The heat -- 97 degrees and rising at midday -- forced tournament officials to suspend new matches on the outside courts for at least four hours.
Sharapova, her screeching intensifying as the temperature and the pressure increased, won five consecutive games to start the third set and appeared ready to finish off her opponent quickly. Then she hit a wall.
As Pin ran off five consecutive games -- fending off match points in the eighth game -- to tie the score, Sharapova's shoulders drooped with each error.
She held for 6-5, but appeared ready to be sick at any moment, once stopping her service motion to grab her left hip and grimace. Sharapova called for the trainer as Pin headed back to the court, stretching in the shade to stay loose.
Sharapova was barely moving between points, conserving energy. She squandered her third match point as Pin served in the next game.
Then Sharapova was broken again, allowing Pin to serve for the match.
The 19-year-old Russian got back on serve when Pin double-faulted on break point to make it 7-7, then won the next eight points to end the match in just under three hours.
"This was one of the toughest matches -- obviously not one of my best," Sharapova said. "Most important, I'm looking forward to recovering."
Sharapova has not lost in the first round at a major since her first two Grand Slam tournaments in 2003. She has reached the quarterfinals in nine of the last 11 Grand Slam events, including her U.S. Open win in September.
Sharapova, who had trouble with her serve and was broken six times in a blur of 65 unforced errors, said she had stomach pain late in the match.
"I started in the second set getting a pinch, I'm not sure if it was cramps," Sharapova said. "I finally decided to call the trainer. I didn't know if it was serious."
Third-seeded Kim Clijsters took advantage of the closed arena, allowing Vasilisa Bardina only two points on her own serve in a 6-0, 6-0 rout.
Sixth-seeded Martina Hingis, a three-time champion here, was almost as ruthless in her 6-0, 6-2 win over 2005 semifinalist Nathalie Dechy on the second showcourt.
In the men's draw, eighth-seeded David Nalbandian grew stronger in the heat as Janko Tipsarevic wilted.

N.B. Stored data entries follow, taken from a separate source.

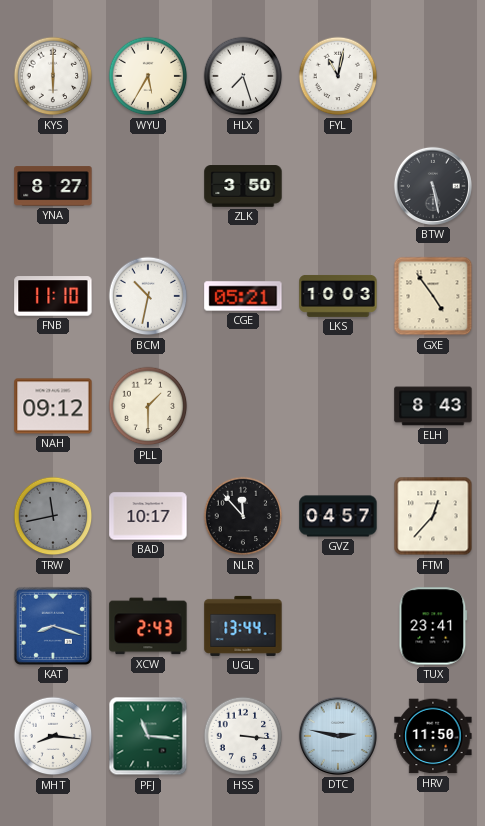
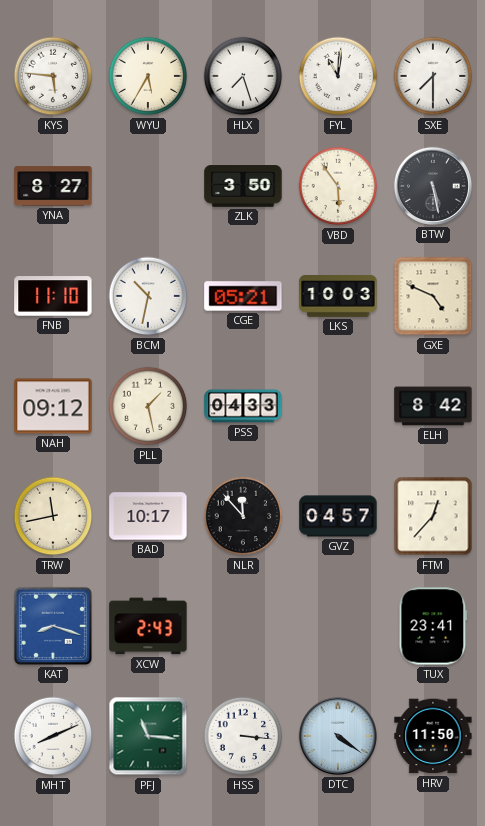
KYS: 6:00 -> 5:46
FYL: 11:02 -> 11:01
SXE: none -> 7:30
VBD: none -> 5:54
GXE: 4:54 -> 4:49
PLL: 1:30 -> 1:28
PSS: none -> 04:33
ELH: 8:43 -> 8:42
TRW dial: grey -> cream
UGL: 13:44 -> none
MHT: 8:16 -> 8:11
DTC: 2:47 -> 4:21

Tipsarevic retired because of heat exhaustion in the fifth set, more than 90 minutes after he wasted his chance at serving for the match.
Nalbandian, an Australian Open semifinalist last year, won, 6-7 (5), 4-6, 7-6 (2), 6-0, 2-1.
Second-seeded Rafael Nadal of Spain defeated former Pepperdine player Robert Kendrick, 7-6 (6), 6-3, 6-2, Robby Ginepri advanced with a five-set win over Nicolas Almagro of Spain and Stanislas Wawrinka of Switzerland beat former UCLA standout Kevin Kim in four sets.
In women's matches, 13th-seeded Ana Ivanovic advanced with a 6-2, 6-0 win over Vania King of Long Beach.
Mardy Fish produced the biggest upset, ousting men's fourth-seeded Ivan Ljubicic, 4-6, 7-6 (2), 6-4, 6-4, Monday.
"It was a great opportunity to play someone like him, to show everyone I can play, that I'm back," said Fish, who slumped as low as No. 341 last year while recovering from two operations on his left wrist.